The localized surface plasmon resonance
of plasmonic nanoparticles
(NPs) can be coupled with a noble metal substrate (S) to induce a
localized augmented electric field (E-field) concentrated at the NP–S
gap. Herein, we analyzed the fundamental near-field properties of
metal NPs on diverse substrates numerically (using the 3D finite-difference
time-domain method) and experimentally [using surface-enhanced Raman
scattering (SERS)]. We systematically examined the effects of plasmonic
NPs on noble metals (Ag and Au), non-noble metals (Al, Ti, Cu, Fe,
and Ni), semiconductors (Si and Ge), and dielectrics (TiO2, ZnO, and SiO2) as substrates. For the AgNPs, the Al
(11,664 times) and Si (3969 times) substrates produced considerable
E-field enhancements, with Al in particular generating a tremendous
E-field enhancement comparable in intensity to that induced by a Ag
(28,224 times) substrate. Notably, we found that a superior metallic
character of the substrate gave rise to easier induction of image
charges within the metal substrate, resulting in a greater E-field
at the NP–S gap; on the other hand, the larger the permittivity
of the nonmetal substrate, the greater the ability of the substrate
to store an image charge distribution, resulting in stronger coupling
to the charges of localized surface plasmon resonance oscillation
on the metal NP. Furthermore, we measured the SERS spectra of rhodamine
6G (a commonly used Raman spectral probe), histamine (a biogenic amine
used as a food freshness indicator), creatinine (a kidney health indicator),
and tert-butylbenzene [an extreme ultraviolet (EUV)

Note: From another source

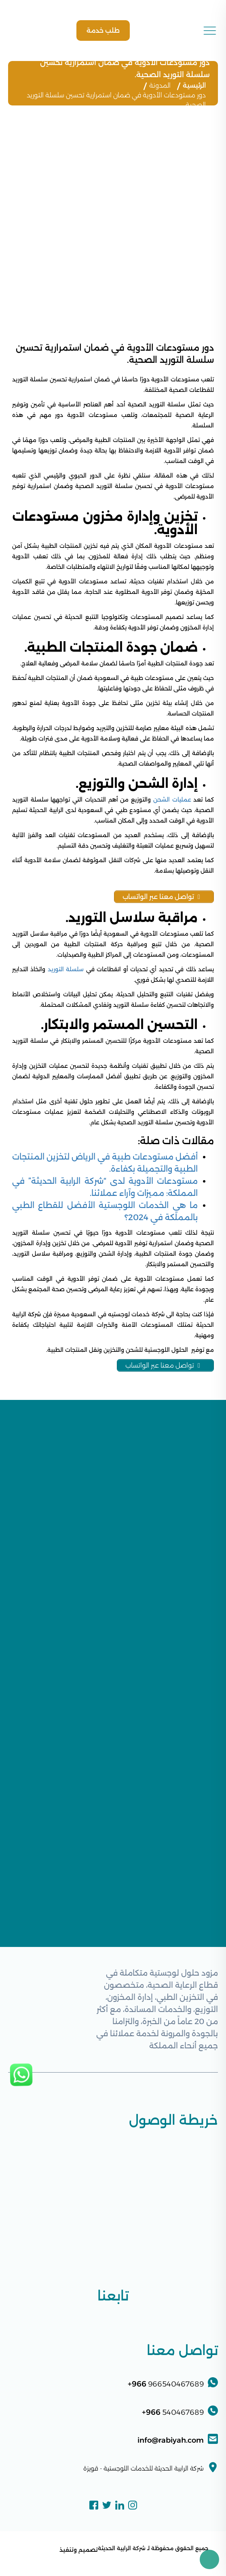 The image size is (226, 2576). What do you see at coordinates (194, 85) in the screenshot?
I see `الرئيسية` at bounding box center [194, 85].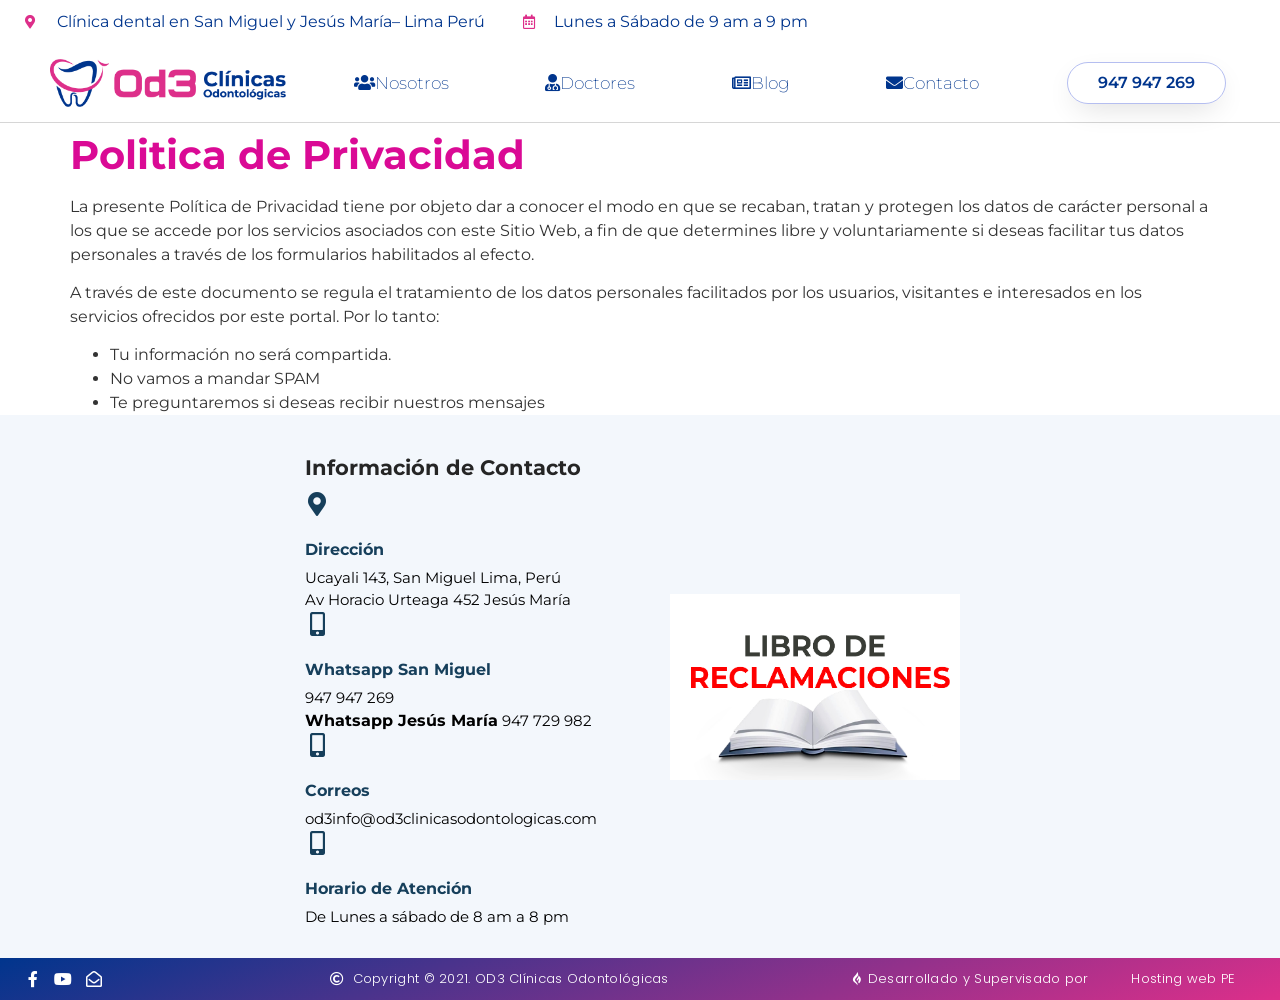  I want to click on [Correos], so click(317, 745).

lithography contaminant] on AgNP-immobilized Al and Si substrates
to demonstrate the wide range of potential applications. Finally,
the NP–S gap hotspots appear to be widely applicable as an
ultrasensitive SERS platform (∼single-molecule level), especially
when used as a powerful analytical tool for the detection of residual
contaminants on versatile substrates.